Словом «Ставка» верхушка американских коммунистов именует Москву или Кремль – вероятно, из предосторожности (хотя не ясно, зачем она нужна, если они и так пребывают на подпольном положении), а может, по застарелой привычке не называть вещи своими именами.
Затем выступил тучный мужчина с лысым черепом и пухлым лицом…
Часто сверяясь со своими бумагами, Вульф диктовал мне до тех пор, пока я не исчеркал тридцать две страницы своей записной книжки. Наконец он остановился, поджал губы, немного помолчал, а затем велел мне напечатать текст, что я и сделал, не забыв про два интервала. Заканчивая очередной лист, я передавал его Вульфу, и тот карандашом вносил изменения. Вообще он редко правил надиктованные им тексты, но данный случай, по-видимому, относился к разряду совершенно особых. И я был полностью с ним согласен. В этом тексте, который от страницы к странице становился все интереснее и интереснее, содержались такие подробности, знать о которых полагалось лишь лицам рангом никак не ниже заместителя комиссара, – конечно, если они соответствовали действительности. Мне очень хотелось прояснить последний пункт, но если работу предполагалось завершить до прихода Лона Коэна, времени на досужие разговоры у нас не было, и я удержался от вопросов.
Я давно уже вытащил из пишущей машинки последний лист, но Вульф все еще пыхтел над ним, когда раздался дверной звонок. Я вышел в прихожую, чтобы открыть Лону.
Когда мы познакомились, Лон числился рядовым сотрудником «Газетт», теперь же он был вторым человеком в отделе городских новостей. Насколько я знал, повышение почти не вскружило ему голову и у него появилась только одна небольшая странность: он завел в своем столе расческу и каждый вечер, после работы, перед тем как махнуть в любимое питейное заведение, долго и тщательно причесывался. Других недостатков за ним не водилось.

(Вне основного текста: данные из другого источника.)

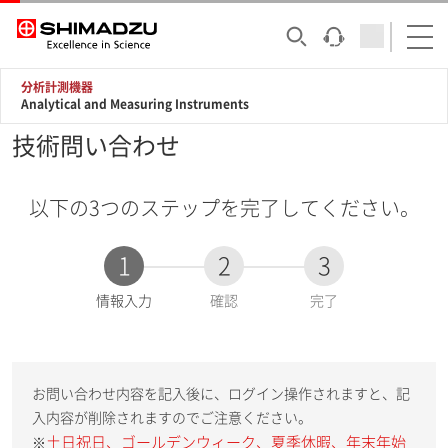
分析計測機器
Analytical and Measuring Instruments
技術問い合わせ
以下の3つのステップを完了してください。
1
2
3
現
情報入力
確認
完了
在
:
お問い合わせ内容を記入後に、ログイン操作されますと、記
入内容が削除されますのでご注意ください。
土日祝日、ゴールデンウィーク、夏季休暇、年末年始
※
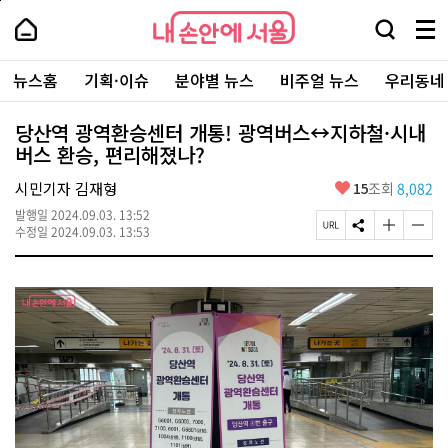
본
페
내
문
이
내
손
검
메
바
지
손
안
색
뉴
로
상
안
주
에
창
전
가
단
에
뉴스홈
기획·이슈
분야별 뉴스
비주얼 뉴스
우리동네
요
서
열
체
기
으
서
서
울
기
보
로
울
비
기
이
-
당산역 광역환승센터 개통! 광역버스↔지하철·시내
스
동
서
버스 환승, 편리해졌나?
바
울
로
시
가
좋
시민기자 김재형
15
조회
8,082
대
기
아
표
발행일
2024.09.03. 13:52
요
소
페
S
글
글
수정일
2024.09.03. 13:53
통
이
N
자
자
포
지
S
크
크
털
U
공
기
기
R
유
크
작
L
하
게
게
복
기
변
변
사
경
경
하
하
기
기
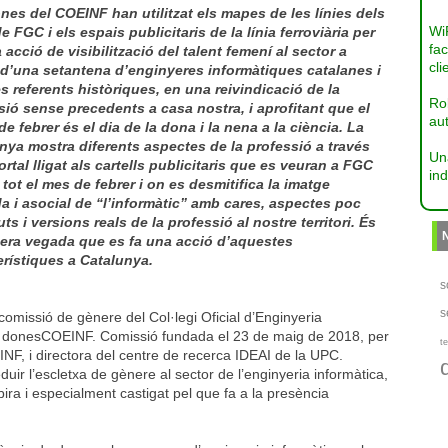
nes del COEINF han utilitzat els mapes de les línies dels
Wi
e FGC i els espais publicitaris de la línia ferroviària per
fac
 acció de visibilització del talent femení al sector a
cli
 d’una setantena d’enginyeres informàtiques catalanes i
s referents històriques, en una reivindicació de la
Ro
sió sense precedents a casa nostra, i aprofitant que el
aut
de febrer és el dia de la dona i la nena a la ciència. La
ya mostra diferents aspectes de la professió a través
Un
rtal lligat als cartells publicitaris que es veuran a FGC
ind
 tot el mes de febrer i on es desmitifica la imatge
da i asocial de “l’informàtic” amb cares, aspectes poc
s i versions reals de la professió al nostre territori. És
mera vegada que es fa una acció d’aquestes
erístiques a Catalunya.
s
s
comissió de gènere del Col·legi Oficial d’Enginyeria
e donesCOEINF. Comissió fundada el 23 de maig de 2018, per
te
EINF, i directora del centre de recerca IDEAI de la UPC.
ir l’escletxa de gènere al sector de l’enginyeria informàtica,
bira i especialment castigat pel que fa a la presència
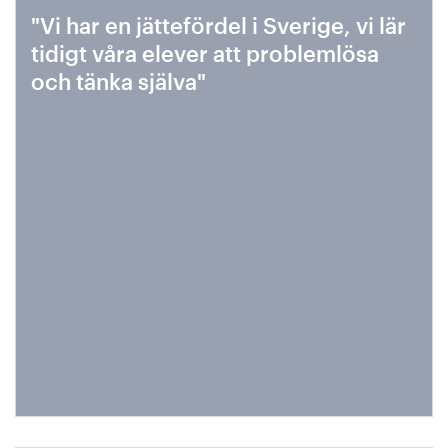
"Vi har en jättefördel i Sverige, vi lär
tidigt våra elever att problemlösa
och tänka själva"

Он обменялся с Вульфом рукопожатием и обратился ко мне:
– Ну и плут! Ты же мне обещал… А, вижу, все есть. Привет, Фриц! Ты в этом доме единственный, кому я могу верить.
Он взял с подноса бокал, слегка поклонившись Вульфу, одним махом выдул треть содержимого и уселся в красное кожаное кресло.
– Бумагу я прихватил, – сообщил он. – Три листа. Получите ее, как только расскажете, как некто по имени Сперлинг сознательно и преднамеренно отправил на тот свет Луиса Рони.
– Именно этот сюжет, – отозвался Вульф, – я и хотел вам предложить.
Лон навострил уши.
– Сперлинг? – воскликнул он.
– Нет. Я неточно выразился. Имя пока подождет. Но об остальном мы побеседуем.